The number of alcohol-free rooms in the halls has gone up by about 15% since 2013, when there were 299 rooms.
Despite living in an alcohol-free room at Carrington Hall, Mr Gillespie still drank - just elsewhere, he said.
He went across to other buildings at Carrington to drink, but he did not drink often, and when he did, it was sparingly.
''I've never been drunk, so to speak, I've always just had a few drinks with friends and whatnot ... I've always liked being fully in control.''
He had gone out partying. He went to the Hyde St party, but he was sober, and felt a bit ''claustrophobic''.
Tessa Saunders, another Dunedin student, said she drank and partied sparingly.

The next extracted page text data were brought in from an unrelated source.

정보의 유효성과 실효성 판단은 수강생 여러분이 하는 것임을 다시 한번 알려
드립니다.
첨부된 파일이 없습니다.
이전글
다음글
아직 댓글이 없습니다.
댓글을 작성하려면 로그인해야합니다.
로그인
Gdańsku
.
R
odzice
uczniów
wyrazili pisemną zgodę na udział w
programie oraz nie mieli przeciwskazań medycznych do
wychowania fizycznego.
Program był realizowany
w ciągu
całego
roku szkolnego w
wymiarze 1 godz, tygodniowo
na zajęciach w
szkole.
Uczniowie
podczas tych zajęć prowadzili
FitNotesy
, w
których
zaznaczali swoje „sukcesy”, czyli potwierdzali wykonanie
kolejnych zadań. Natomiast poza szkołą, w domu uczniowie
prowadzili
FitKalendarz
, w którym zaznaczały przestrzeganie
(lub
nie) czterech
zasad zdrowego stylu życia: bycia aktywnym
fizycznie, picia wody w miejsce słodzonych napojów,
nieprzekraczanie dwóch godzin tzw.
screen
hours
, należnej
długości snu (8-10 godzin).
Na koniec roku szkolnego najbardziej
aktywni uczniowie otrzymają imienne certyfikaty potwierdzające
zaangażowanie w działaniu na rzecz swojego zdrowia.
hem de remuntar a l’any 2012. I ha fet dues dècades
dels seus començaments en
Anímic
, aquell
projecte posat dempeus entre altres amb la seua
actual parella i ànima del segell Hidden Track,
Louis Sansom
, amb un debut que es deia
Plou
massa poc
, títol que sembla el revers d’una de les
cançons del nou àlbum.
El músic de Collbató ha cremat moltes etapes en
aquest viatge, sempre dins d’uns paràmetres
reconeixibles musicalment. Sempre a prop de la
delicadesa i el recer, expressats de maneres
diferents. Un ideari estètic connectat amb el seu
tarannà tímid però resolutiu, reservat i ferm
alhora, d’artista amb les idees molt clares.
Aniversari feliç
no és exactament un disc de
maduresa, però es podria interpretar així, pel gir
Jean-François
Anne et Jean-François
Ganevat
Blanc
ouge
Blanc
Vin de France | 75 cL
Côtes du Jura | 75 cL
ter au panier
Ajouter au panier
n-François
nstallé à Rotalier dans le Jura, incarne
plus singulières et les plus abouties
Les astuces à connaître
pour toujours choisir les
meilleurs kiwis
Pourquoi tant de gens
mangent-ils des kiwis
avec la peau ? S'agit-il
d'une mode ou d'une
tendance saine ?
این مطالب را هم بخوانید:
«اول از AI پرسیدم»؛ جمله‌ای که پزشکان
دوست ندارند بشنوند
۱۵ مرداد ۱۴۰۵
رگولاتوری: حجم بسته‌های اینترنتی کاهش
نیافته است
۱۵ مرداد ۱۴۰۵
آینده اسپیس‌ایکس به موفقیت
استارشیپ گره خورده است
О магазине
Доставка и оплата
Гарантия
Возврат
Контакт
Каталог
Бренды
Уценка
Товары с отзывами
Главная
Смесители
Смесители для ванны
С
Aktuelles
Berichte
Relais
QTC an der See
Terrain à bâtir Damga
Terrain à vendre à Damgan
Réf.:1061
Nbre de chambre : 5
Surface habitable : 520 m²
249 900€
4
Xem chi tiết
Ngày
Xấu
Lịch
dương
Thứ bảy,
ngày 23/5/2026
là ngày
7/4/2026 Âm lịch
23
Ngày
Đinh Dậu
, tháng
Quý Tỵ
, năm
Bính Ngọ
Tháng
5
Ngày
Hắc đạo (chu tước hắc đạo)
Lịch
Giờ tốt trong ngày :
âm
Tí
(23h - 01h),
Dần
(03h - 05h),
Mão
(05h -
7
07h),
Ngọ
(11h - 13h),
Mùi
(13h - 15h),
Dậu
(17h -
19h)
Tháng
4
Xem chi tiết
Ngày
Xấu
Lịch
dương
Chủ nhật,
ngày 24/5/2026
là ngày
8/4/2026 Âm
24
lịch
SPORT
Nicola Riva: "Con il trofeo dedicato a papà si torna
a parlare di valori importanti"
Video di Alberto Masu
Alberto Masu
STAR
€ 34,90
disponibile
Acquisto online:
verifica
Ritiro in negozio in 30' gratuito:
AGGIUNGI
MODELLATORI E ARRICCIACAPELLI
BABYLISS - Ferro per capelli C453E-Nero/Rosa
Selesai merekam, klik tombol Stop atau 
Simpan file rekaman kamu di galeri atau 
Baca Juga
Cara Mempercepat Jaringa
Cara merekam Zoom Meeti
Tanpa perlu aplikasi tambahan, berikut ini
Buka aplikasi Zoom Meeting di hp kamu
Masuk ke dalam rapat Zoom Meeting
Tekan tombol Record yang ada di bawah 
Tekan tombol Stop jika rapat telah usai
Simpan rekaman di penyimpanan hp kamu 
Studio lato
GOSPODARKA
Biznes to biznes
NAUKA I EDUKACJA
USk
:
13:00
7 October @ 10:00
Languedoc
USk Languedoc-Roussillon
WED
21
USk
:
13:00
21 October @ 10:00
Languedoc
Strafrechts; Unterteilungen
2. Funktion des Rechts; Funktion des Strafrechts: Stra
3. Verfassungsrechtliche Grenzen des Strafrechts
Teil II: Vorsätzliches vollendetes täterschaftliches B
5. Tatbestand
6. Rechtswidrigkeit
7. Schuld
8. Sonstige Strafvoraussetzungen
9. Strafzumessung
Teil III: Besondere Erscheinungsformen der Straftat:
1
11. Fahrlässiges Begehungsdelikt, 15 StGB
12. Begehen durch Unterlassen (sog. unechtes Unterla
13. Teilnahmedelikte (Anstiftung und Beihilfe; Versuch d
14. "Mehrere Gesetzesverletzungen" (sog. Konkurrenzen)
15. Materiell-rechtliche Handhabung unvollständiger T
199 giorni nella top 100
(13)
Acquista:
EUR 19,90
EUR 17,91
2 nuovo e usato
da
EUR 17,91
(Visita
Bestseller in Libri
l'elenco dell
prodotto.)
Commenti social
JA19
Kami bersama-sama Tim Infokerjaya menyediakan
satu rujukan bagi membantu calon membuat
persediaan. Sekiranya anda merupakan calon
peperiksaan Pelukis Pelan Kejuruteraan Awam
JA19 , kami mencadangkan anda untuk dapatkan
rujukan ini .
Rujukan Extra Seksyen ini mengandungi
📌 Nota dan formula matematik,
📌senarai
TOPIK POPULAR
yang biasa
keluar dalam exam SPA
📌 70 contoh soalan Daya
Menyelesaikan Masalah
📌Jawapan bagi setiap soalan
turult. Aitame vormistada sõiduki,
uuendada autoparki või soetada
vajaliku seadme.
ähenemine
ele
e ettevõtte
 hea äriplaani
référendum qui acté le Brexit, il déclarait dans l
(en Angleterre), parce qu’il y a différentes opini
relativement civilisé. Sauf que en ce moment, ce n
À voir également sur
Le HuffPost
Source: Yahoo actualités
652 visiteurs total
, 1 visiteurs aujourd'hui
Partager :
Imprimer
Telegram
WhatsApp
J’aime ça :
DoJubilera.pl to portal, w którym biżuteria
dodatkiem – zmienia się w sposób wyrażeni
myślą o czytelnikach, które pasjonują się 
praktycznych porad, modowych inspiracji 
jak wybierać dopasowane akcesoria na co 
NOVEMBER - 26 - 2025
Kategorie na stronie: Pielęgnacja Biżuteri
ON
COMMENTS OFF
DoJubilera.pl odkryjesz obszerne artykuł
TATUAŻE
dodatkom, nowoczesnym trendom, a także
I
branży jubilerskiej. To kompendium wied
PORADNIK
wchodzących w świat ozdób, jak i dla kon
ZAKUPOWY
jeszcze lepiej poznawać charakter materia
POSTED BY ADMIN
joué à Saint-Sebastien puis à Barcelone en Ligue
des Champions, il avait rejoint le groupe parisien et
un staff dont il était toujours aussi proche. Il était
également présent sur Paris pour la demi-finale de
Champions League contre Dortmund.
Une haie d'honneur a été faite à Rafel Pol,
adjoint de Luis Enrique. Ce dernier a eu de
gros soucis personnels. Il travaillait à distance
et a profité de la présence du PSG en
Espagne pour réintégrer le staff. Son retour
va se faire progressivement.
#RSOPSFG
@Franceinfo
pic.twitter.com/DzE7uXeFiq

She was a third-year student at Otago, and unlike Mr Gillespie, she lived in a flat. Ms Saunders did her fair share of partying in her first year, she said, but never enough to live up to the ''scarfie stereotype''.
Both she and Mr Gillespie were dismissive of the Sunday programme segment on TVNZ about Dunedin student party culture.
''There's this whole stereotype of this Dunedin, Otago scarfie, that's out of control, reckless, disrespectful drunkards, and it's so ridiculous because there are so many of us that aren't like that,'' Ms Saunders said.
Mr Gillespie has also felt the ''stigma and stereotype''.
''Whenever I go to any place in Christchurch or Wellington or Auckland and say that I'm a student from Dunedin, they ask me how many couches I've burnt,'' he said.
''It's really quite misleading, [and then I say] `No, I actually haven't been drinking this year at all, and then they kind of look at me strange as though I was different.
''But there are so many of us that it's kind of an unfair representation.''
Ms Saunders did not dispute that student party culture had its negative sides.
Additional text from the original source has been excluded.